I hope you found my recent emails with prompts and ideas useful.
I certainly got a lot of feedback from people saying they’d been able to use the topic prompts to get writing quickly. And surprisingly, a lot of folks said that even though they’d started with the topic I’d given, they’d ended writing something completely different.
That’s natural, I think. I often get the same myself.
I once started writing an email about how I had been a pretty awful student at university - that then triggered memories of some of the music I was into at the time (which was one of the reasons I was a pretty awful student) - that then triggered a memory about one of the first dates I went on with Kathy - and the email ended up being about something completely different from where it started.
It’s all good.
When you’re blocked, you can’t come up with a single idea. But when you’re in flow writing you suddenly get lots of ideas popping into your head.
Sometimes it’s best to just jot them down and come back to them later. But sometimes you end up with a much better idea than the one you were working on and it’s smarter to switch and go with that one.
The key is just to get your brain moving and things will work themselves out from there.
And I think it’s the specificity of the topic prompts that makes them so good at getting that initial momentum.
Most people work better with concrete examples rather than abstract ideas. If you try to think of an interesting story your mind goes blank. But try to think of an interesting story about a time you got told off at school when you were a teenager and it becomes an awful lot easier.
That’s all the prompts do really: give you little concrete ideas to trigger your brain into remembering (or creating) something interesting to write about. And once you have that germ of an idea you’re off.

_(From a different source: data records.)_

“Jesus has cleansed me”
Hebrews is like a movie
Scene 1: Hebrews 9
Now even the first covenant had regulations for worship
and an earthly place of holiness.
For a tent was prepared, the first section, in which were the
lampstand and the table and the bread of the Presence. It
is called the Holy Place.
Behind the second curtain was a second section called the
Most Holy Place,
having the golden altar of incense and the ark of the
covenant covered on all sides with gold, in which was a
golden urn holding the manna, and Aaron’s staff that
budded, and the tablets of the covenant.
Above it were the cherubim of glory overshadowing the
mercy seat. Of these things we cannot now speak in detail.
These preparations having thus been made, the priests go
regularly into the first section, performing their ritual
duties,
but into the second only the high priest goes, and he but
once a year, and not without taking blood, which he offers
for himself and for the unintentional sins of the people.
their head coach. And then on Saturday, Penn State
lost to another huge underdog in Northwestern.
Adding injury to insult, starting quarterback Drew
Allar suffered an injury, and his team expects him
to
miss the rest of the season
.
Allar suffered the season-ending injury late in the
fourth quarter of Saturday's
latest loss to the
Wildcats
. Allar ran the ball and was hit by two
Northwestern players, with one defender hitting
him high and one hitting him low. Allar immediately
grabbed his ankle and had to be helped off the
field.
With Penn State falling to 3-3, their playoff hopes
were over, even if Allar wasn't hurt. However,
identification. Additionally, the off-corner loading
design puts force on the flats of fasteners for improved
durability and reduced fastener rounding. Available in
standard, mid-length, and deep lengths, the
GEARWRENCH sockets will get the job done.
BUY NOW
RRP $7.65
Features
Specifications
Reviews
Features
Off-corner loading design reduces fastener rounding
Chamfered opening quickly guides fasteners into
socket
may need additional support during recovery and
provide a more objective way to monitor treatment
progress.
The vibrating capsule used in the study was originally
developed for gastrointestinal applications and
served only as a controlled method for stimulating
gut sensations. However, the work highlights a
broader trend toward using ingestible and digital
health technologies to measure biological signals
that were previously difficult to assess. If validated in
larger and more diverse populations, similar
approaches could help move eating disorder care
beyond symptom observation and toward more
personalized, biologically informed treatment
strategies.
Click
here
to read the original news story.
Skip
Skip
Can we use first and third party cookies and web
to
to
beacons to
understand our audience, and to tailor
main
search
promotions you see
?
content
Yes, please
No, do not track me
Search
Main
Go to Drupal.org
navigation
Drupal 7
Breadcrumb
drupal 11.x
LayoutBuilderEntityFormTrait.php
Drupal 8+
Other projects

Once your brain is then in flow, other ideas come to you much easier.
You can create your own topic prompts to give your brain that kick-start using the techniques in my Email Topic Toolkit (free here).
Or, of course, jump straight to practical topics you can use along with detailed guides on writing the emails with my Email Template Packs.
Most importantly, there’s really no reason why you should have to stare at a blank screen agonising over what to write.
Using prompts and templates isn’t cheating. There’s nothing especially worthy about sweating blood to come up with your ideas on your own.
What’s important is how useful and interesting the emails you come up with are to your audience.
- Ian
You're sooooo correct about specificity. It's so much easier of a trigger!